MON 8/2 -- Halfway to Baker City (53)
and
TUE 8/3 [rest day in Baker City]
Monday was kind of a hard day on the road for me -- not so much
physically, although there were lots of ups and downs, but more
mentally. We rode all day through an unchanging, somewhat bleak
landscape (see photo for what the view was like for just about the
entire ride) that I found, especially after the first 20 miles or so,
more than a little boring. Just mile after mile after mile of very
arid range land, chock full of pretty much nothing, leading to a ride
that at times felt like it was never going to end.

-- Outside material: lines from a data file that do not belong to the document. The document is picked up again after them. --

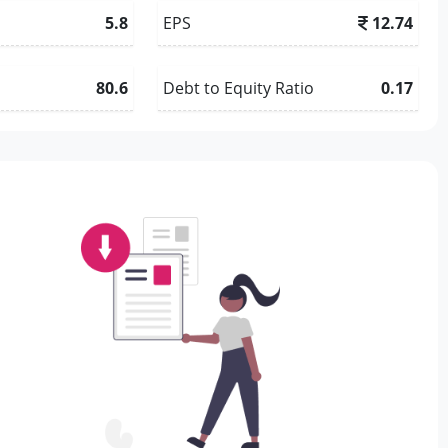
5.8
EPS
12.74
80.6
Debt to Equity Ratio
0.17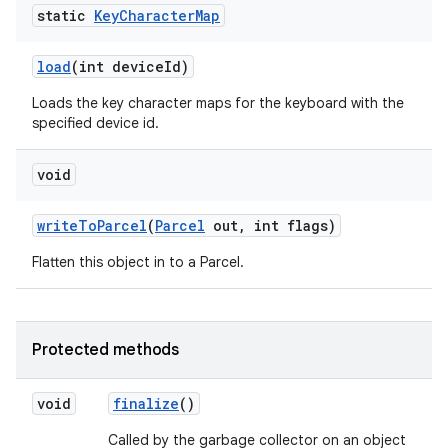
static
Key
Character
Map
load
(int device
Id)
Loads the key character maps for the keyboard with the
specified device id.
void
write
To
Parcel
(
Parcel
out
,
int flags)
Flatten this object in to a Parcel.
Protected methods
void
finalize
()
Called by the garbage collector on an object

But end it did. And speaking of end, near the end of the ride was an
opportunity to visit the National Historic Oregon Trail Interpretive
Center, which had gotten some good reviews from earlier riders -- the
Oregon Trail was a pretty interesting historical phenomenon, after
all. Unfortunately, the NHOTIC is almost completely inaccessible to
bicycles, stuck at the top of a ridiculously long and steep side road,
and at that point I just didn't feel like scaling K2. Dennis and Hugh
braved the ascent, and said the ride up was miserable but the place
itself pretty interesting. One fact that stuck out; along the whole
2000 mile length of the trail, Dennis said, there's a grave every 80
(feet? yards? whatever; a lot of people never made it), on average.
People were either that desperate for a better life, or they had no
idea what they were in for.

Our lodgings in Baker City are in the Oregon Trail Motel, hard by the
swift-flowing (right outside my window, actually) Powder River. We had
a fine dinner out on Monday night -- courtesy, in large part, of John,
Dawn, and Mike -- at [somebody] Brown's Brew Pub. Spotty service --
Barry was new on the job; Robin (again! the man is cursed!) didn't get
his meal until most of us were almost done eating -- but tasty food
(eggplant parmesan), and some tasty beer, too(*).


----------
And at least one, "Hot Blonde," that wad a real mistake. (I ordered
the 7-beer sampler to start, so I tasted everything that was
available.) There is simply no reason to infuse a beer with jalapeño
peppers -- it's every bit as bad an idea as it sounds.

1 comment:

  1. Jalapeno beer - yuck. I had to drink one as part of my "Quest" at the BU pub to have all 52 beers on the menu and decided the "hold nose and chug" method would be best. And maybe it was, but that doesn't mean that I liked it.

    When do we hear about the 15th rider?